Goal of the exercise -
Where a record contains a picture, omit the picture and repeat the rest exactly.

Task material -

*-*-*

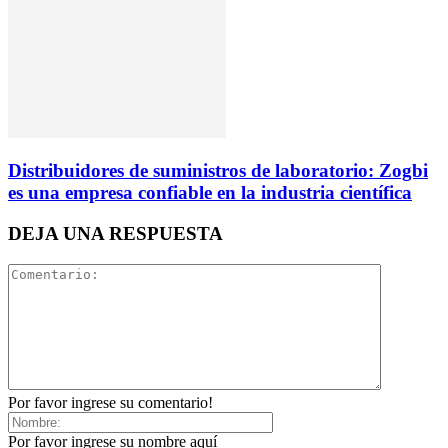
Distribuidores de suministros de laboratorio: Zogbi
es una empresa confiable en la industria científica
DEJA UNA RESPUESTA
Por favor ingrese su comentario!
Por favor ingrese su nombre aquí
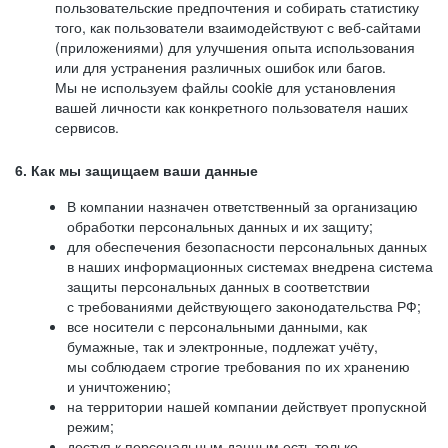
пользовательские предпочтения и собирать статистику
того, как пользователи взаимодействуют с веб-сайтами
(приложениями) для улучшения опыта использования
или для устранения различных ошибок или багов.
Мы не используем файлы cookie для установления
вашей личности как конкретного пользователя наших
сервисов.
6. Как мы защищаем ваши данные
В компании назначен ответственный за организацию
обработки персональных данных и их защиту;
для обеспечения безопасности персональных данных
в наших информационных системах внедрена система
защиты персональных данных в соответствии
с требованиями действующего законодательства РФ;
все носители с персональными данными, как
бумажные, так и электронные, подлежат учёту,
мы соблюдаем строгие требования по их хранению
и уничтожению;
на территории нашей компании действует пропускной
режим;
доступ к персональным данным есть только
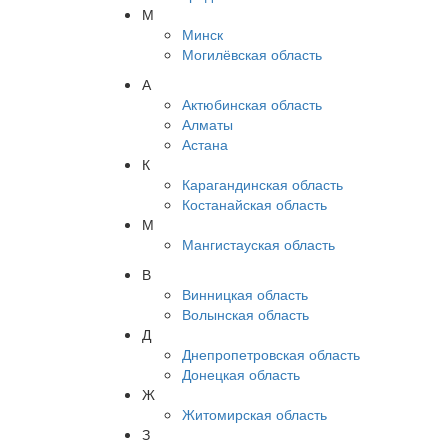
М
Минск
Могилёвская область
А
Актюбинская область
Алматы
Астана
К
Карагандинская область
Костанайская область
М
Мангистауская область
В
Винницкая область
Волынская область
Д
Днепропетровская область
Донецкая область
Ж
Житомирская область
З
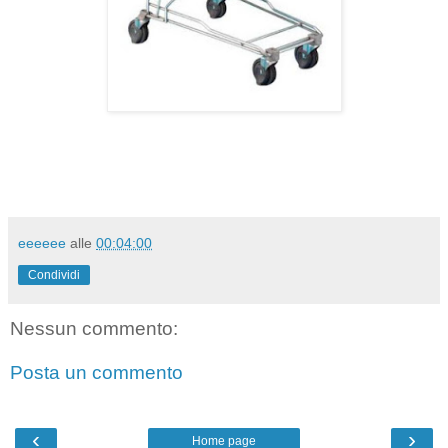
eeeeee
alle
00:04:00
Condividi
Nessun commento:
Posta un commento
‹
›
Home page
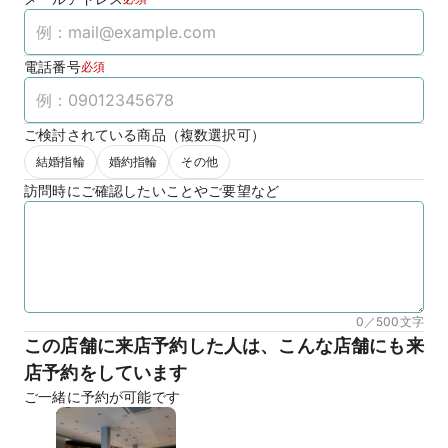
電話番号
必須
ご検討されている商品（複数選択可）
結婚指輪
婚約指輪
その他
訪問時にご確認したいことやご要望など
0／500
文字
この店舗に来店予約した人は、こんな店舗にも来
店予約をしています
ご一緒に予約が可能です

*-*-*

Solution for this exercise -
Distribuidores de suministros de laboratorio: Zogbi
es una empresa confiable en la industria científica
DEJA UNA RESPUESTA
Por favor ingrese su comentario!
Por favor ingrese su nombre aquí
пользовательские предпочтения и собирать статистику
того, как пользователи взаимодействуют с веб-сайтами
(приложениями) для улучшения опыта использования
или для устранения различных ошибок или багов.
Мы не используем файлы cookie для установления
вашей личности как конкретного пользователя наших
сервисов.
6. Как мы защищаем ваши данные
В компании назначен ответственный за организацию
обработки персональных данных и их защиту;
для обеспечения безопасности персональных данных
в наших информационных системах внедрена система
защиты персональных данных в соответствии
с требованиями действующего законодательства РФ;
все носители с персональными данными, как
бумажные, так и электронные, подлежат учёту,
мы соблюдаем строгие требования по их хранению
и уничтожению;
на территории нашей компании действует пропускной
режим;
доступ к персональным данным есть только
М
Минск
Могилёвская область
А
Актюбинская область
Алматы
Астана
К
Карагандинская область
Костанайская область
М
Мангистауская область
В
Винницкая область
Волынская область
Д
Днепропетровская область
Донецкая область
Ж
Житомирская область
З
eeeeee
alle
00:04:00
Condividi
Nessun commento:
Posta un commento
‹
›
Home page
電話番号
必須
ご検討されている商品（複数選択可）
結婚指輪
婚約指輪
その他
訪問時にご確認したいことやご要望など
0／500
文字
この店舗に来店予約した人は、こんな店舗にも来
店予約をしています
ご一緒に予約が可能です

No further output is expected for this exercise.